Pedrazzini’s Le Morandine collection was showcased at the Milan Design Week earlier this year.
Image courtesy of: DesignBoom, photographed by: Katarina Di Leva
Like many other artists, Sonia Pedrazzini has deep admiration for her fellow Italian, Giorgio Morandi… still-life master. Pedrazzini was so fascinated by these pieces that she worked on replicating Morandi’s compositions with her muted ceramics. The collection titled Le Morandine, features an assortment of small sculptures that can be arranged in many unique variations… allowing viewers the opportunity to move pieces around. This process mimics what an artist would do before transcribing the objects onto canvas.
“One can travel this world and see nothing. To achieve understanding it is necessary not to see many things, but to look hard at what you do see.”
Image courtesy of: Metropolitan Museum of Art
Morandi was a painter and printmaker known for his subtly toned still-life portrayals. With his work, Morandi taught us to look at household objects through different lens. Comparing his paintings with Pedrazzini’s pieces allows us to see the inspiration clearly. It’s duly noted that there’s a lot of evidence pointing to Morandi as the master who bridged the gap between Italian art and 20th-century modernism. As such, it was natural that Morandi’s attention to detail and precision was poetic.

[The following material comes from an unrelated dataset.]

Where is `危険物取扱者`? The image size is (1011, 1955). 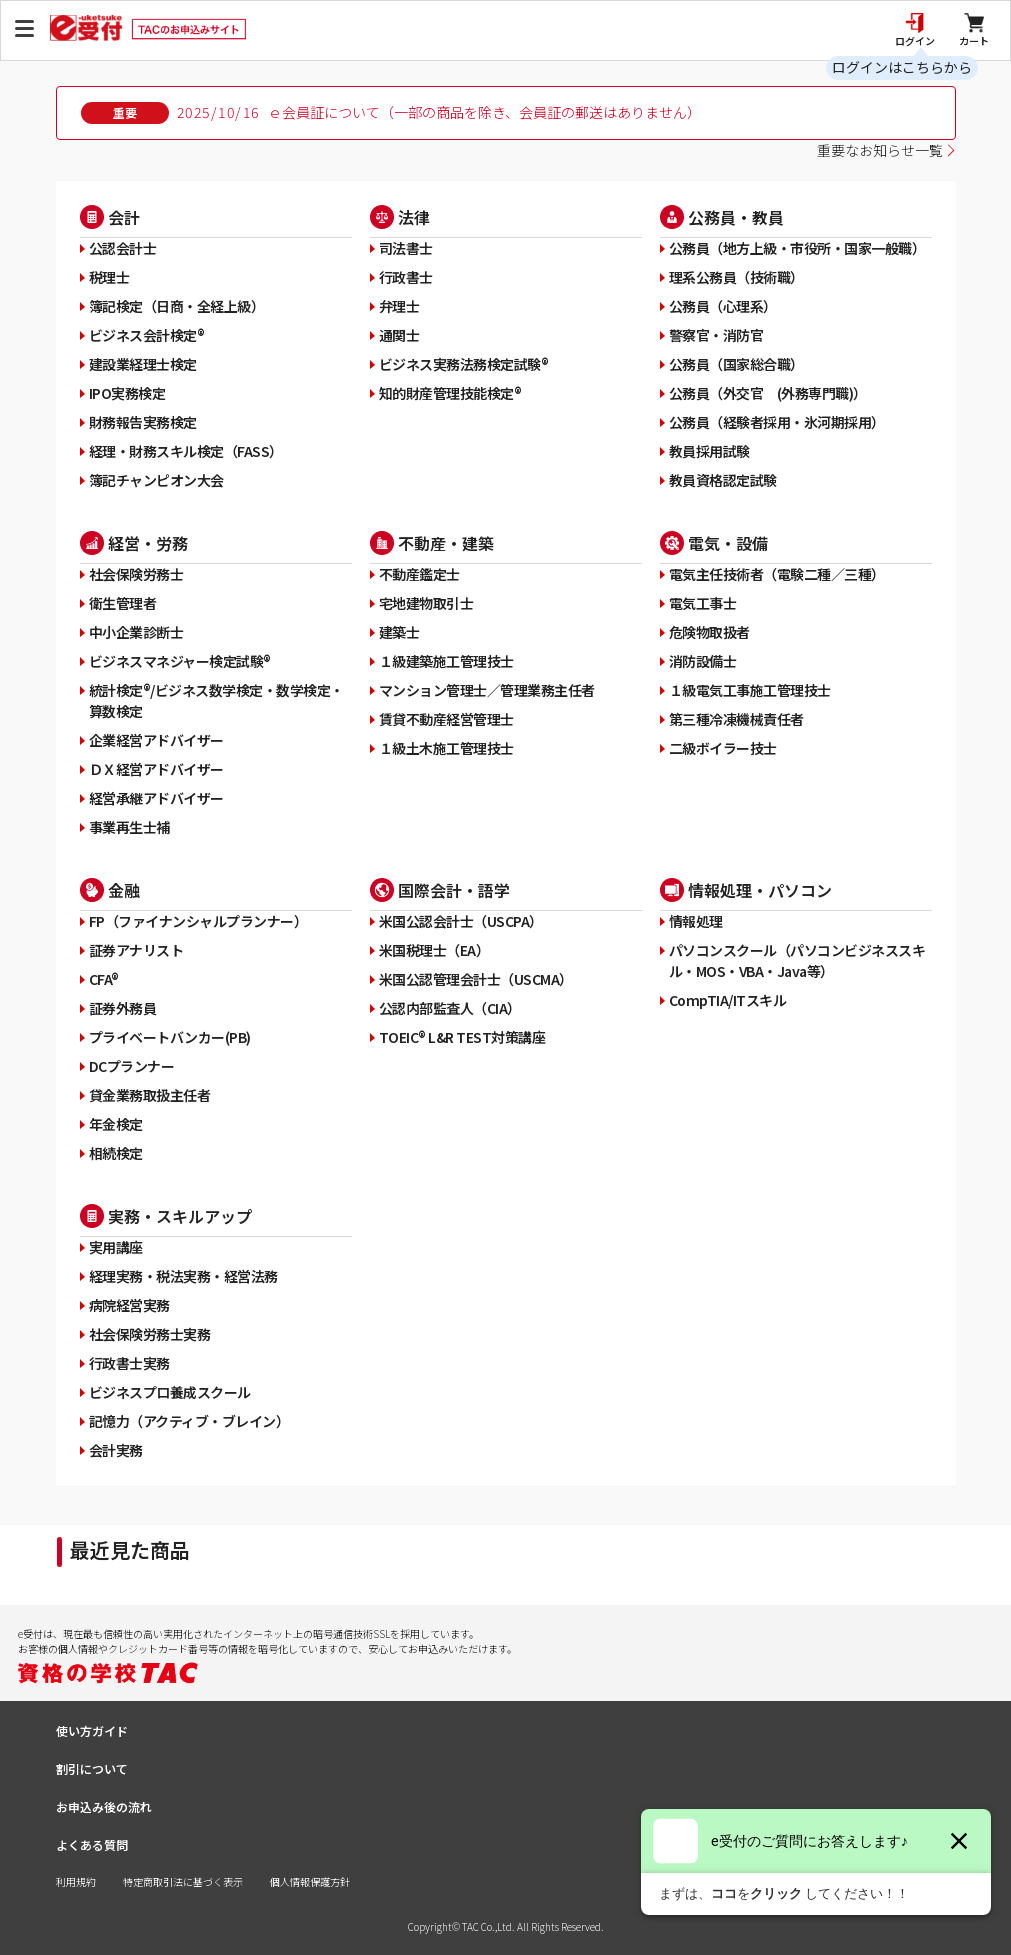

Tacita Dean, Still Life, 2009. Photographic print, private collection.
Photographer Tacit Dean was part of an exhibition at the Center for Italian Modern Art in 2009. Six of her photographic prints from Giorgio Morandi’s Bologna studio depict the mysterious marks Morandi made as he prepared to paint his still-life pieces.

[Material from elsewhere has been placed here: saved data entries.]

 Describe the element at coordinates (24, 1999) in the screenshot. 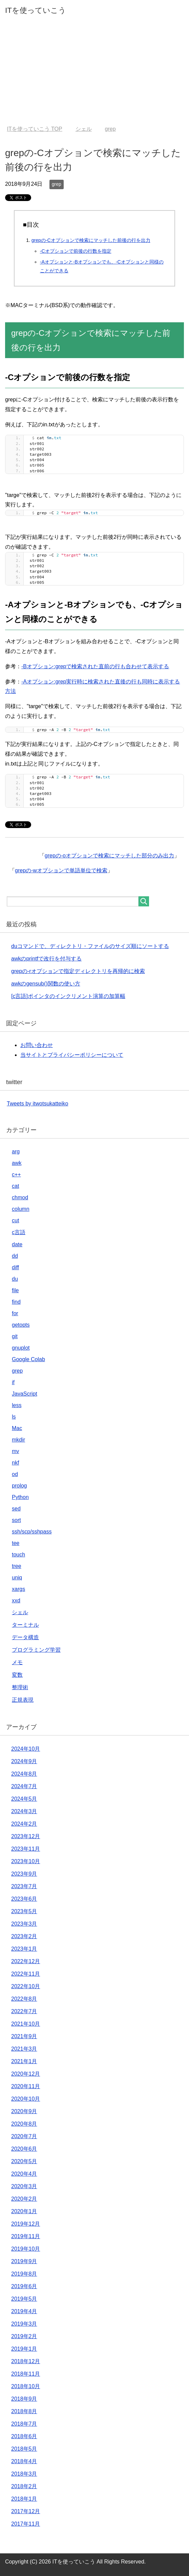 I see `2022年8月` at that location.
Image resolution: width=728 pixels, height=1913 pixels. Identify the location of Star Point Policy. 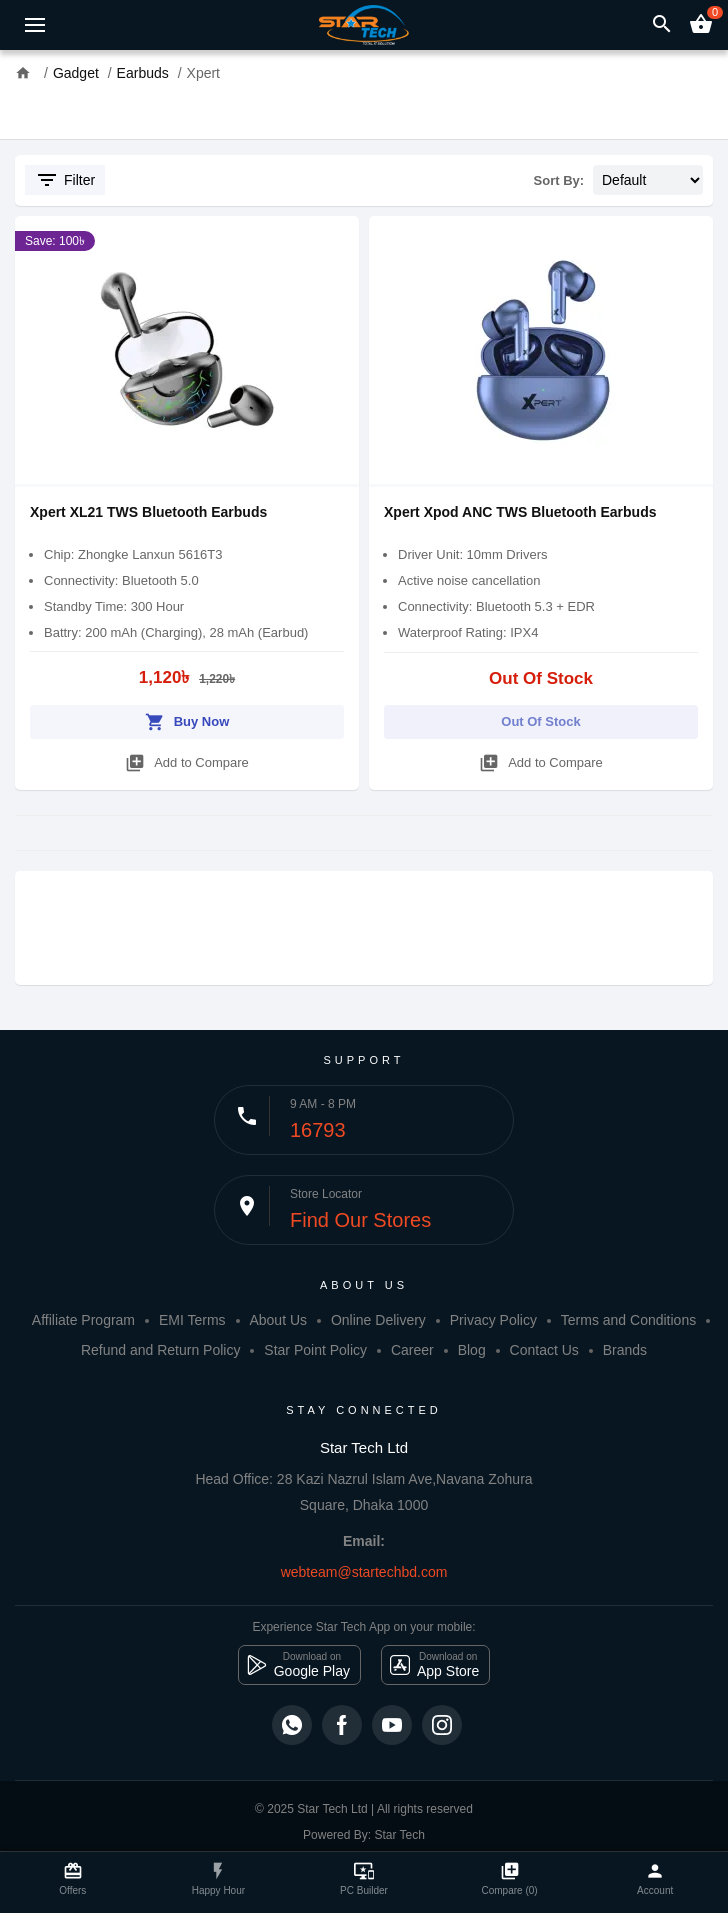 (315, 1350).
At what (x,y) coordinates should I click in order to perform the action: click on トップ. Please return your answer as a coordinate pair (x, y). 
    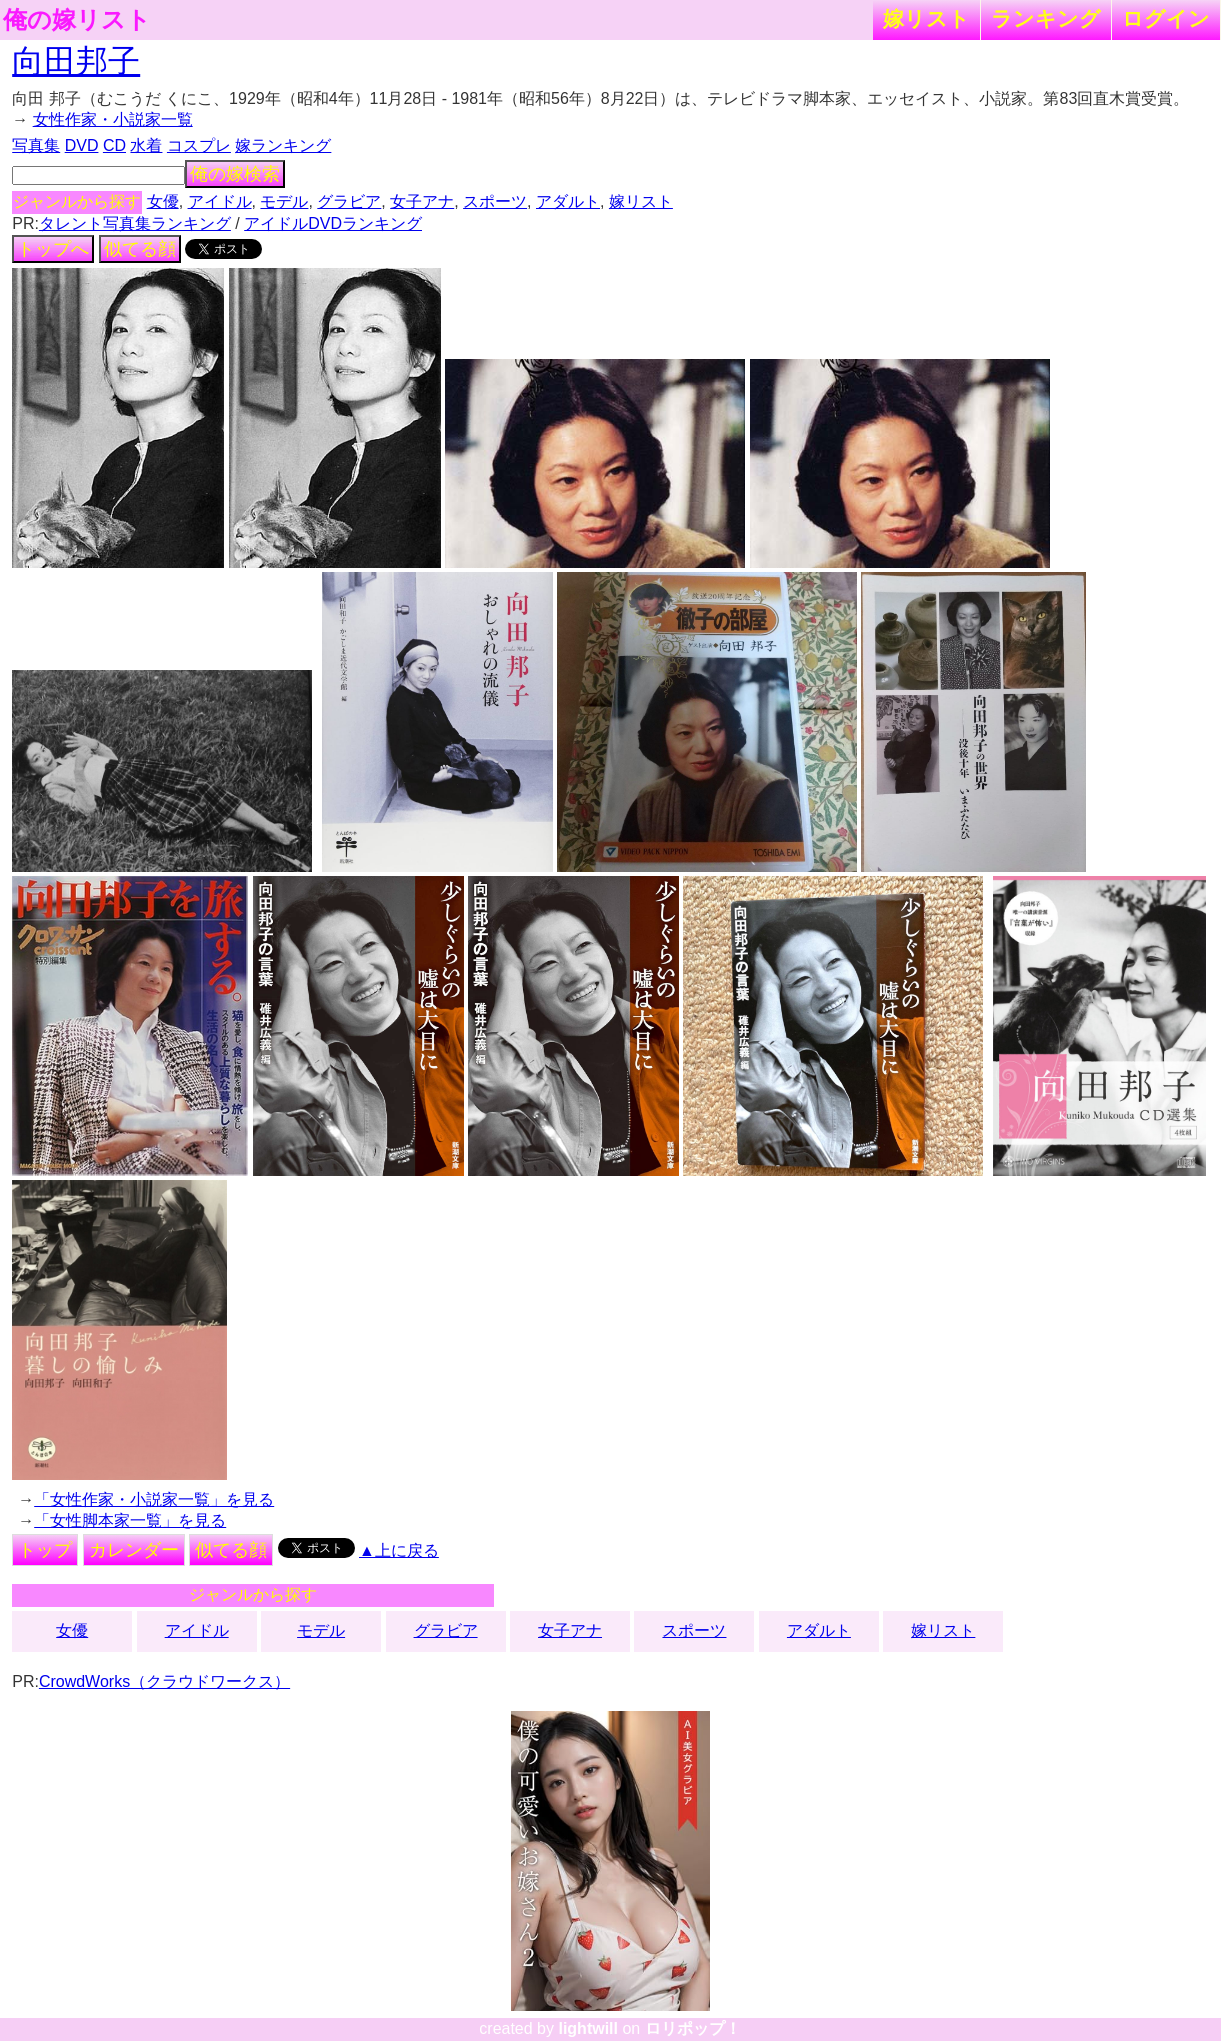     Looking at the image, I should click on (45, 1550).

Image courtesy of: Italian Modern Art
Growing up in Capri and graduating from with a degree in industrial design from a university in Rome, Pedrazzini now works with the firm, Mediterranean DNA. She’s always been keen on observing Morandi’s geometric pencil sketches which he often “doodled” on his work table to help him determine the proper placement of object. This exercise helped him select the perfect artistic composition he strived for. It’s clear that Pedrazzini took notes!
Image courtesy of: Design Best Magazine, photographed by Katarina Di Leva
Handmade by Italian craftspeople and following Pedrazzini’s designs, the shapes of the vases flow effortlessly in space. The jars and vases are matte and chalky in appearance. Similarly, for Morandi, the subjects were simply inanimate objects “waiting” patiently in his studio. Perhaps his hope was that we stop and appreciate the small things with which we’re surrounded?

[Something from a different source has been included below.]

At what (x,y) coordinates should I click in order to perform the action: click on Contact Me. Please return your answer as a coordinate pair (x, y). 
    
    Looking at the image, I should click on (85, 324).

The two blue vases are themselves accessorized with a lit pipe, a glass ball, a floating seashell, and four circular, wooden coasters.
Image courtesy of: Design Boom, photographed by: Katarina Di Leva
The pieces’ sophistication is partially due to their muted colors. The pinks and blues are striking; but even the shades of white hold substantial “weight”. The Le Morandine collection beautifully reappropriates Morandi’s thesis and ensures that no one forget about the Italian master!